5 Conclusions and Recommendations

This study deals with one of the most essential and most significant risks banks face. The study finds that credit risk significantly impacts the profitability of both IBs and CBs. This effect is found to be sensitive to the measure of profitability. While credit risk significantly affects the ROA, it has no significant impact on the ROE. In addition, the study finds that the effect of credit risk on the profitability of IBs is indifferent to that of CBs. In addition, the credit risk that rises during the Covid 19 pandemic has an insignificant impact on the profitability of both types of banks.

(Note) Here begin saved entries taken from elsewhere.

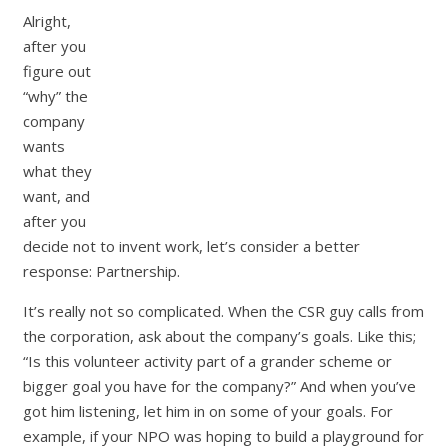
Alright,
after you
figure out
“why” the
company
wants
what they
want, and
after you
decide not to invent work, let’s consider a better
response: Partnership.
It’s really not so complicated. When the CSR guy calls from
the corporation, ask about the company’s goals. Like this;
“Is this volunteer activity part of a grander scheme or
bigger goal you have for the company?” And when you’ve
got him listening, let him in on some of your goals. For
example, if your NPO was hoping to build a playground for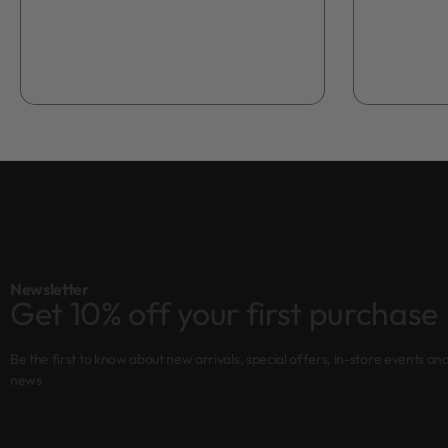
Add to bag
Newsletter
Get 10% off your first purchase
Be the first to know about new arrivals, special offers, in-store events an
news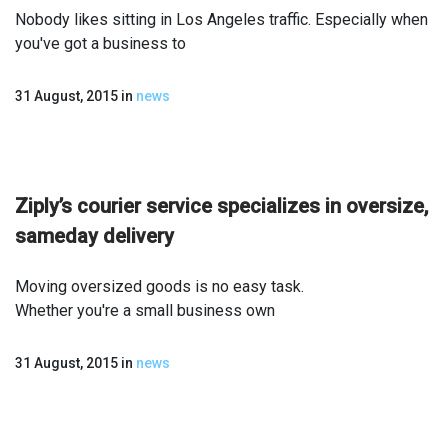
Nobody likes sitting in Los Angeles traffic. Especially when
you've got a business to
31 August, 2015
in
news
Ziply’s courier service specializes in oversize,
same­day delivery
Moving oversized goods is no easy task.
Whether you're a small business own
31 August, 2015
in
news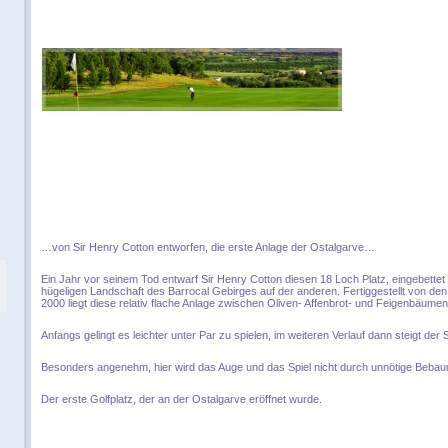
…von Sir Henry Cotton entworfen, die erste Anlage der Ostalgarve…
Ein Jahr vor seinem Tod entwarf Sir Henry Cotton diesen 18 Loch Platz, eingebettet
hügeligen Landschaft des Barrocal Gebirges auf der anderen. Fertiggestellt von de
2000 liegt diese relativ flache Anlage zwischen Oliven- Affenbrot- und Feigenbäumen
Anfangs gelingt es leichter unter Par zu spielen, im weiteren Verlauf dann steigt der
Besonders angenehm, hier wird das Auge und das Spiel nicht durch unnötige Bebau
Der erste Golfplatz, der an der Ostalgarve eröffnet wurde.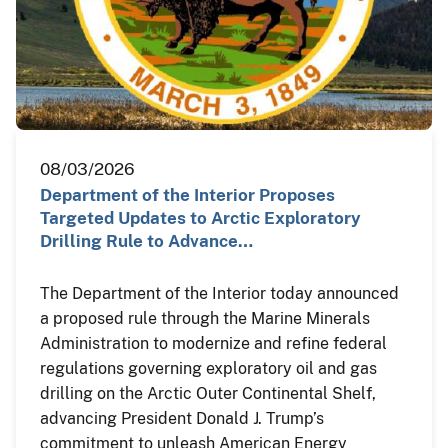
08/03/2026
Department of the Interior Proposes
Targeted Updates to Arctic Exploratory
Drilling Rule to Advance…
The Department of the Interior today announced
a proposed rule through the Marine Minerals
Administration to modernize and refine federal
regulations governing exploratory oil and gas
drilling on the Arctic Outer Continental Shelf,
advancing President Donald J. Trump’s
commitment to unleash American Energy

Based on the above results, we recommend that both types of banks concentrate on managing the credit risk at the portfolio level, eliminating borrower-specific loss events and taking the benefits of cross-correlations among the borrowers. Therefore, minimize the concentration of credit that results from either conventional sources or correlated risk factors. In addition, we recommend banks reconsider the level of their capital adequacy ratios (CAR). The results reveal that both types of banks are overcapitalized, which impacts their profitability levels and prevents them from the benefits of financial leverage. Additionally, we recommend banks expand their lending levels as the pandemic has an insignificant impact on the credit risk of borrowers. Banks need to be part of the solution as they are no part of the problem.